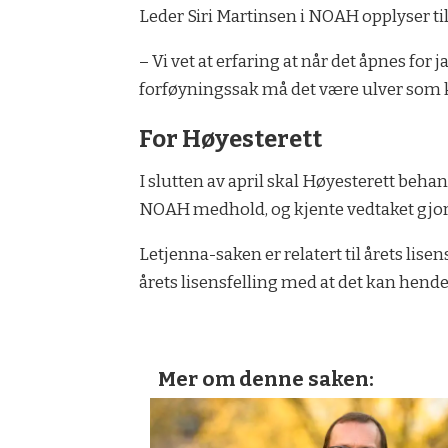
Leder Siri Martinsen i NOAH opplyser ti
– Vi vet at erfaring at når det åpnes for j
forføyningssak må det være ulver som k
For Høyesterett
I slutten av april skal Høyesterett beha
NOAH medhold, og kjente vedtaket gjor
Letjenna-saken er relatert til årets li
årets lisensfelling med at det kan hende 
Mer om denne saken:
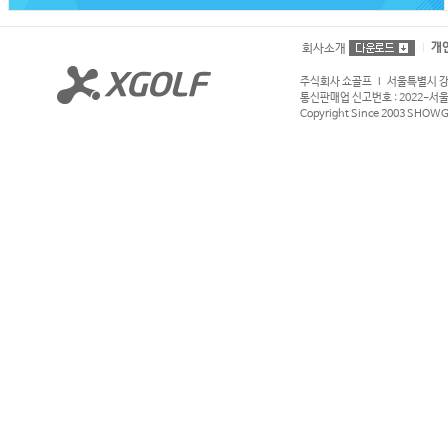
개
회사소개
주식회사 쇼골프 l 서울특별시 강서구
통신판매업 신고번호 : 2022-서울강서
Copyright Since 2003 SHOWGOL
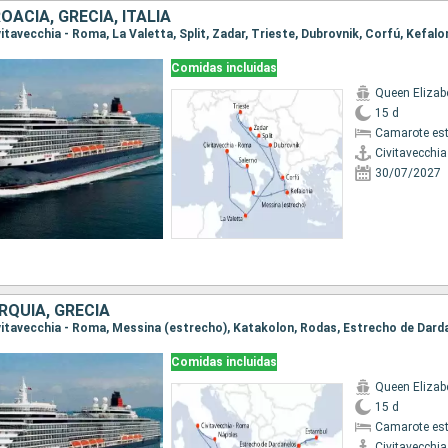
OACIA, GRECIA, ITALIA
Comidas incluidas
Queen Elizab
15 d
Camarote es
Civitavecchi
30/07/2027
URQUÍA, GRECIA
Comidas incluidas
Queen Elizab
15 d
Camarote es
Civitavecchi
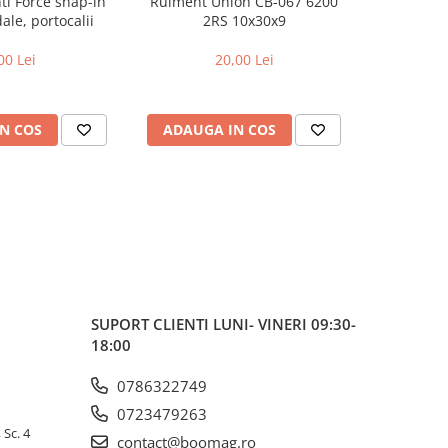
nti Force snap-in
Rulment Union CB-067 6200
Rulment 
le, portocalii
2RS 10x30x9
2
00 Lei
20,00 Lei
N COS
ADAUGA IN COS
ADAUG
SUPORT CLIENTI
LUNI- VINERI 09:30-
18:00
0786322749
0723479263
 Sc. 4
contact@boomag.ro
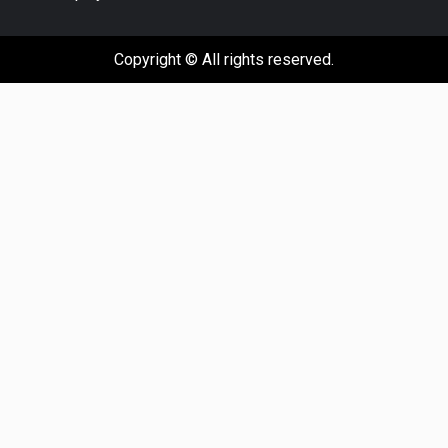
Copyright © All rights reserved.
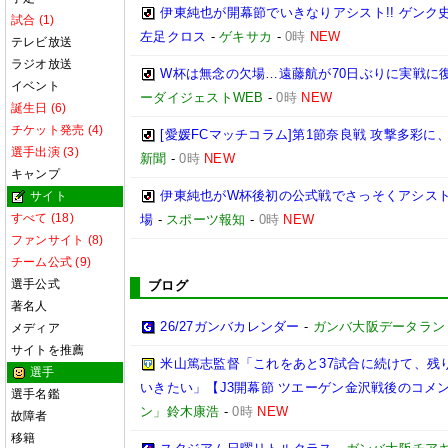
伊東純也が開幕節でいきなりアシスト!! ゲン
試合 (1)
左足クロス
-
ゲキサカ
-
0時
NEW
テレビ放送
ラジオ放送
W杯は無念の欠場…遠藤航が70日ぶりに実戦に復
イベント
ーダイジェストWEB
-
0時
NEW
誕生日 (6)
チケット発売 (4)
[愛媛FCマッチコラム]第1節奈良戦 攻撃多彩
選手出演 (3)
新聞
-
0時
NEW
キャンプ
伊東純也がW杯後初の公式戦でさっそくアシスト
サイト
すべて (18)
場
-
スポーツ報知
-
0時
NEW
ファンサイト (8)
チーム公式 (9)
選手公式
ブログ
著名人
26/27ガンバカレンダー
-
ガンバ大阪データランド(GA
メディア
サイトを推薦
米山篤志監督「これをあと37試合に続けて、残
選手
いきたい」【J3開幕節 ツエーゲン金沢戦後のコメント】(
選手名鑑
ン」鈴木康浩
-
0時
NEW
故障者
移籍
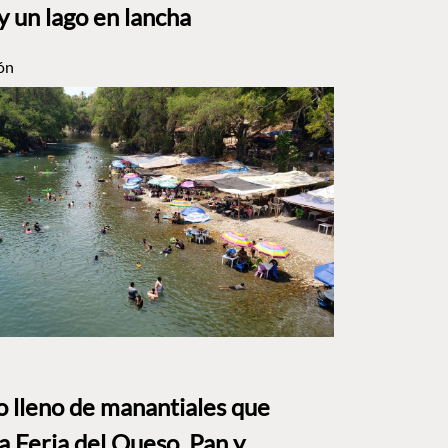
y un lago en lancha
ón
to lleno de manantiales que
a Feria del Queso, Pan y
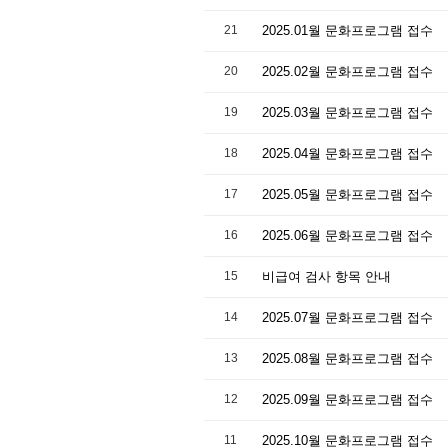
21
2025.01월 문화프로그램 접수
20
2025.02월 문화프로그램 접수
19
2025.03월 문화프로그램 접수
18
2025.04월 문화프로그램 접수
17
2025.05월 문화프로그램 접수
16
2025.06월 문화프로그램 접수
15
비급여 검사 항목 안내
14
2025.07월 문화프로그램 접수
13
2025.08월 문화프로그램 접수
12
2025.09월 문화프로그램 접수
11
2025.10월 문화프로그램 접수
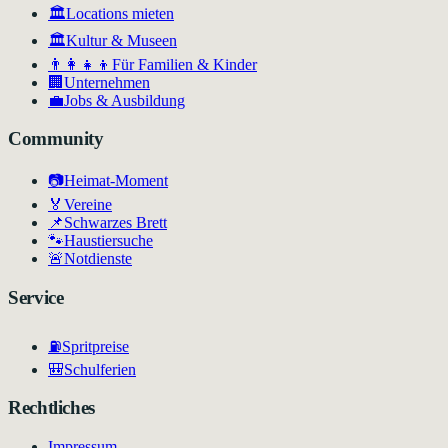
🏛️
Locations mieten
🏛
Kultur & Museen
👨‍👩‍👧‍👦
Für Familien & Kinder
🏢
Unternehmen
💼
Jobs & Ausbildung
Community
📷
Heimat-Moment
🏅
Vereine
📌
Schwarzes Brett
🐾
Haustiersuche
🚨
Notdienste
Service
⛽
Spritpreise
🎒
Schulferien
Rechtliches
Impressum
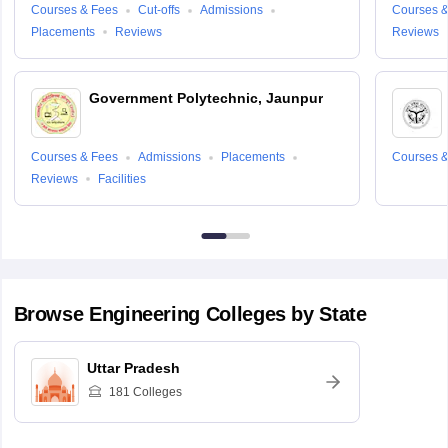
Courses & Fees
Cut-offs
Admissions
Courses &
Placements
Reviews
Reviews
Government Polytechnic, Jaunpur
Courses & Fees
Admissions
Placements
Courses &
Reviews
Facilities
Browse
Engineering
Colleges by State
Uttar Pradesh
181
Colleges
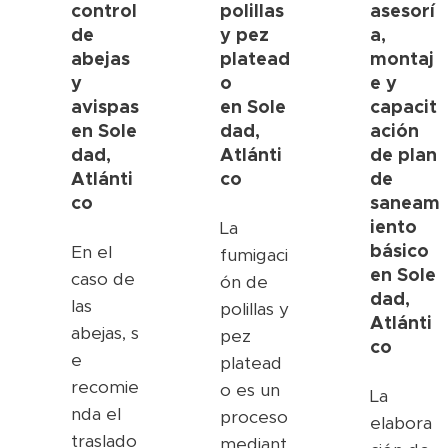
control
polillas
asesorí
de
y pez
a,
abejas
platead
montaj
y
o
e y
avispas
en
Sole
capacit
en
Sole
dad,
ación
dad,
Atlánti
de plan
Atlánti
co
de
co
saneam
iento
La
básico
En el
fumigaci
en
Sole
caso de
ón de
dad,
las
polillas y
Atlánti
abejas, s
pez
co
e
platead
recomie
o es un
La
nda el
proceso
elabora
traslado
mediant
◇ ◇ ◇ ◇ ◇
**HOW TO COMPLETE THIS TASK**
Pictures aside, transcribe exactly the lines from the line containing "2025.02월 문화프로그램 접수" through the final line of the material above.

**OUTPUT FOR THIS TASK**
2025.02월 문화프로그램 접수
19
2025.03월 문화프로그램 접수
18
2025.04월 문화프로그램 접수
17
2025.05월 문화프로그램 접수
16
2025.06월 문화프로그램 접수
15
비급여 검사 항목 안내
14
2025.07월 문화프로그램 접수
13
2025.08월 문화프로그램 접수
12
2025.09월 문화프로그램 접수
11
2025.10월 문화프로그램 접수
🏛️
Locations mieten
🏛
Kultur & Museen
👨‍👩‍👧‍👦
Für Familien & Kinder
🏢
Unternehmen
💼
Jobs & Ausbildung
Community
📷
Heimat-Moment
🏅
Vereine
📌
Schwarzes Brett
🐾
Haustiersuche
🚨
Notdienste
Service
⛽
Spritpreise
🎒
Schulferien
Rechtliches
Impressum
Courses & Fees
Cut-offs
Admissions
Courses &
Placements
Reviews
Reviews
Government Polytechnic, Jaunpur
Courses & Fees
Admissions
Placements
Courses &
Reviews
Facilities
Browse
Engineering
Colleges by State
Uttar Pradesh
181
Colleges
control
polillas
asesorí
de
y pez
a,
abejas
platead
montaj
y
o
e y
avispas
en
Sole
capacit
en
Sole
dad,
ación
dad,
Atlánti
de plan
Atlánti
co
de
co
saneam
iento
La
básico
En el
fumigaci
en
Sole
caso de
ón de
dad,
las
polillas y
Atlánti
abejas, s
pez
co
e
platead
recomie
o es un
La
nda el
proceso
elabora
traslado
mediant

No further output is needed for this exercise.